The changes brought to the Lake Nasser fisheries replaced a strict, state-managed system of fishing licences and price controls. The state-owned Egyptian Company for Fish Marketing (known as Tawsik) and a pseudo-governmental distribution firm, Misr Aswan Fishery and Fish Processing Company, handled all legal distribution of Lake Nasser's fish to markets north of Aswan. According to a 2008 study of the economics of Lake Nasser's fisheries by the WorldFish Centre, a non-governmental advocacy organisation based in Malaysia, the Egyptian government's primary aim was to promote Lake Nasser's fish as a source of protein to meet the demands of the largely impoverished, rapidly growing population.

Despite controls on consumer prices for fish having been lifted several years earlier, fishermen's co-operatives on Lake Nasser were required to sell their catch to Tawsik and Misr Aswan at about 25 per cent below market rates. And the fish had been plentiful. In 1991, fishermen managed to extract 29,642 tonnes of fish from the lake despite the strict regulations and the widely acknowledged incompetence of Tawsik and Misr Aswan, which were accumulating millions of pounds in debt to the fishing co-operatives.
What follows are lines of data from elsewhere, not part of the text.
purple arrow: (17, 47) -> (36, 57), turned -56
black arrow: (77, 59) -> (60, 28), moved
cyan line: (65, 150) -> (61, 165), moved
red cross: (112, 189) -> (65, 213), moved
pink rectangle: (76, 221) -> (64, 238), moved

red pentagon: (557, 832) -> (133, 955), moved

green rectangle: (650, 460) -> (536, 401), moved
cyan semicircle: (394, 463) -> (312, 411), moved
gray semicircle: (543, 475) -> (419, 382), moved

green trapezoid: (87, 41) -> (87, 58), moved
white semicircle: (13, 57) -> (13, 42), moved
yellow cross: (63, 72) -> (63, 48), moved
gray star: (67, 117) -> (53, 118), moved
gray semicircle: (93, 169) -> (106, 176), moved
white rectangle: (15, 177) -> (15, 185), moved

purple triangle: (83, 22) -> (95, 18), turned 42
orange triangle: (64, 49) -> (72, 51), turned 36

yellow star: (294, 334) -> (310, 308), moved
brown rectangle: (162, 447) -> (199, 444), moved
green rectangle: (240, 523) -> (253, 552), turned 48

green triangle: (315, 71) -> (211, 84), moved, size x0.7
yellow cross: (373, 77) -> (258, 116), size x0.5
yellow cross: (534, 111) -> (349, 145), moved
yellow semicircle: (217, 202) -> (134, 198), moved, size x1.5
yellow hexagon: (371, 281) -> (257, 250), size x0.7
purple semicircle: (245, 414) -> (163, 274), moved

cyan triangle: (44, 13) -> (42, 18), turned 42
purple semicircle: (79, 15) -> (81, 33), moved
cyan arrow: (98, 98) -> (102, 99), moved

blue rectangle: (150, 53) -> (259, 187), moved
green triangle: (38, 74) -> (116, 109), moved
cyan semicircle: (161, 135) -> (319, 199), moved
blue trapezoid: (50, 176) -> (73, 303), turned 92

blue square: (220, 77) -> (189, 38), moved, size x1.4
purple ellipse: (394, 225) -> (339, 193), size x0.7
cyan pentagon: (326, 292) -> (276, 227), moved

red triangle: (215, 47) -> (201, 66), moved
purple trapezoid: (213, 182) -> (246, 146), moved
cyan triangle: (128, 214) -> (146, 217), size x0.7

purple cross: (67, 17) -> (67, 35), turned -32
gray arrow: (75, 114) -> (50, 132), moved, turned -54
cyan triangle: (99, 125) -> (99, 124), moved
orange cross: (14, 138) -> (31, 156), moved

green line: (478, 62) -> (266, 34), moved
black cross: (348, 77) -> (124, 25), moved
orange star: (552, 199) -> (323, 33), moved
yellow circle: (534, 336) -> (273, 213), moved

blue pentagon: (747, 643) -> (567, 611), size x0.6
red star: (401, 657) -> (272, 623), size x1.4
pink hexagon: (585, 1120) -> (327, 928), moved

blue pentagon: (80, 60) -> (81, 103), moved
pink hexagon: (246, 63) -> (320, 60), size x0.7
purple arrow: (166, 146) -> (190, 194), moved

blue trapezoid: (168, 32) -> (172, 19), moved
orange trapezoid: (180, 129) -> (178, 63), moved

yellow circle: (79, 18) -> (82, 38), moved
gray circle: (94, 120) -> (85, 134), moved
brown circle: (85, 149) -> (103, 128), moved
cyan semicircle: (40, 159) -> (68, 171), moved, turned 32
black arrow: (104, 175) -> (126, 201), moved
But the abundance did not last. By 2000, landings had decreased to 8,281 tonnes, far below the lake's 35,000-tonne maximum annual yield. "When that happened, there was a big question for the government: why? So the government nominated a committee to study the reason for this sharp decrease," Ms Habib said. In the end, she said, the committee blamed over-regulation, which had led to the rampant smuggling that had depleted fish reserves.

"When they submitted their report to the prime minister, he decided free marketing, free pricing. From that date, it was a new era for the fisheries in Lake Nasser." The government split up the lake's surface into six sections and invited "investment companies" to claim parts of the lake - a stab at resolving a classic "tragedy of the commons" scenario, in which conventional economic thinking dictates establishing property rights over shared resources. Finally, workers established an auction at the harbour - a move that allowed fishermen to negotiate market prices for themselves.

But the fish traders and fishermen, many of whom are migrant workers from far-away cities in Upper Egypt, showed little acumen for market economics. Prices spiralled, sometimes to as much as 30 Egyptian pounds (Dh19) a fish, Ms Habib said. Nevertheless, liberalisation had an "instantaneous effect", according to the WorldFish report. Official landings increased by 300 per cent between 2000 and 2002.

Almost as soon as it began, the new system, with its unwieldy prices, was scrapped in favour of a new price-setting regime (the prices are reset monthly at levels consistently below market rates). Meanwhile, the four private investment firms protested loudly when they discovered that, contrary to the government's previous assurances, their allocations on the lake's surface, far from the fish-rich khors, the shallows inlets on the lake's edges where fish spawn, yield very little fish.

Mohammed Ibrahim, the assistant general manager of the Grand Lake Company for Fisheries, one of the private investors, said: "They brought companies from Denmark and consultants from India. They spent a lot of money, but there is no fish in the deep water." His company has lost about 7 million Egyptian pounds since 2005. Nevertheless, he is locked into a 25-year contract. "I am very afraid that the future of this company is now very bad, " he said.

The same might be said for the future of the fish business in Lake Nasser and the men who rely on it. WorldFish estimates that fish production in the lake remains at about 20 per cent of its total potential. The smuggling, meanwhile, continues, even as law enforcement officials arrest about one smuggler a day. Saad Ahmed Ali, a hired hand on one of the fishing boats, said: "The smugglers offer to buy the fish for slightly higher prices. They just collect all the fish in one or two days and then leave." Mr Ali said he supports his wife and three children on the 250 pounds he earns each month. "The lake's management is not good. It needs to be changed."